Lifespan: How long do penguins live
They usually live for around 15 to 20 years in the wild. This goes up considerably when they are in captivity, with some individuals living to be 50 years old.
What Sound Does a Penguin Make
Different species emit different sounds. These include brays, gakkers, and growls. Chicks use a peep sound. The following video will give an idea about the various sounds a penguin makes:
Predators: What animals eat penguins
There are not many predators on the land, but in the water leopard seals, orcas, and sharks often prey on adult penguins.

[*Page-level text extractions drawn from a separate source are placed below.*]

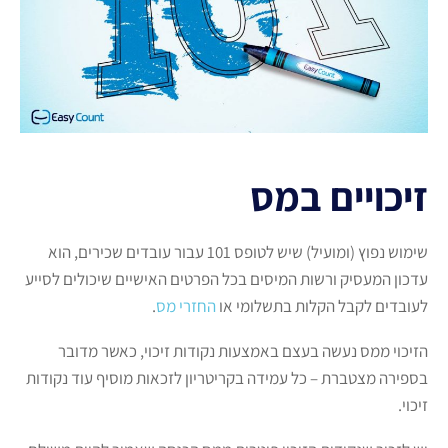
זיכויים במס
שימוש נפוץ (ומועיל) שיש לטופס 101 עבור עובדים שכירים, הוא
עדכון המעסיק ורשות המיסים בכל הפרטים האישיים שיכולים לסייע
לעובדים לקבל הקלות בתשלומי או
החזרי מס
.
הזיכוי ממס נעשה בעצם באמצעות נקודות זיכוי, כאשר מדובר
בספירה מצטברת – כל עמידה בקריטריון לזכאות מוסיף עוד נקודות
זיכוי.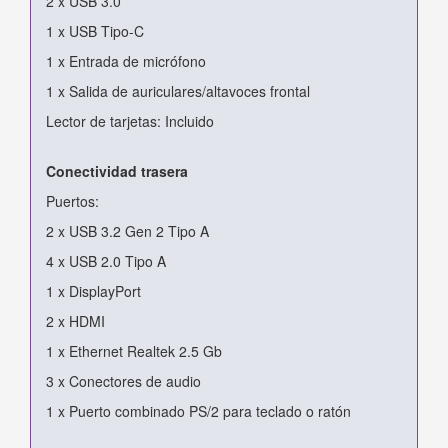
2 x USB 3.0
1 x USB Tipo-C
1 x Entrada de micrófono
1 x Salida de auriculares/altavoces frontal
Lector de tarjetas: Incluido
Conectividad trasera
Puertos:
2 x USB 3.2 Gen 2 Tipo A
4 x USB 2.0 Tipo A
1 x DisplayPort
2 x HDMI
1 x Ethernet Realtek 2.5 Gb
3 x Conectores de audio
1 x Puerto combinado PS/2 para teclado o ratón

What is a group of penguins called
A group of penguins in the water is called a raft, while when they are on land, it is called a colony, rookery or waddle.
How do penguins walk
They are quite graceful and comfortable when moving underwater, but much less so when traveling on land. Their walking speed usually ranges between 1mph and 2.5mph. Their short webbed feet make their walking style look like a waddle (hence their group name). Here is a video for you to see how they walk:
- The flippers help them swim gracefully in the water. They can reach speeds of up to 15 miles per hour.
- The blubber under their skin helps them stay warm in freezing cold temperatures.
- There is a secretion that comes out of the penguins’ tail that helps keep them shiny and waterproof.
- They have solid bones that increase their weight, helping them stay underwater.
- The heart rate of penguins slows when they are deep underwater, helping them preserve oxygen.
- All species are counter shaded to help them camouflage themselves in the water. When a predator sees into the water from above, they will see the black, and will not be able to identify it as it will blend in with the dark background below it. Similarly, when an underwater predator looks up, the white belly will make it harder for the predator to identify the bird, as it will blend in with the background.
How Long Can Penguins Stay Underwater
The duration varies depending on the size, age, and species of penguins, with the emperor penguin being capable of staying underwater for over 20 minutes.
All species are protected, and hunting them or collecting their eggs is strictly prohibited. In 1959, 12 countries signed the Antarctic Treaty to preserve and protect that continent, as well as all wildlife dwelling there, making it illegal to interfere with or harm penguins and their eggs. Anything related to these birds has to be collected after special approval from the Scientific Committee for Antarctic Research (SCAR).
- Penguins spend half their life in the water and the other half on land.
- The mega penguin was the largest ever, standing at 6.6 ft (2 m) tall. It went extinct around 37 to 40 million years ago.
- It is commonly and wrongly believed that penguins do not have knees, whereas their legs consist of a femur, knee, a tibia and a fibula.
- A penguin swims as well in the water as any other bird flies in the air.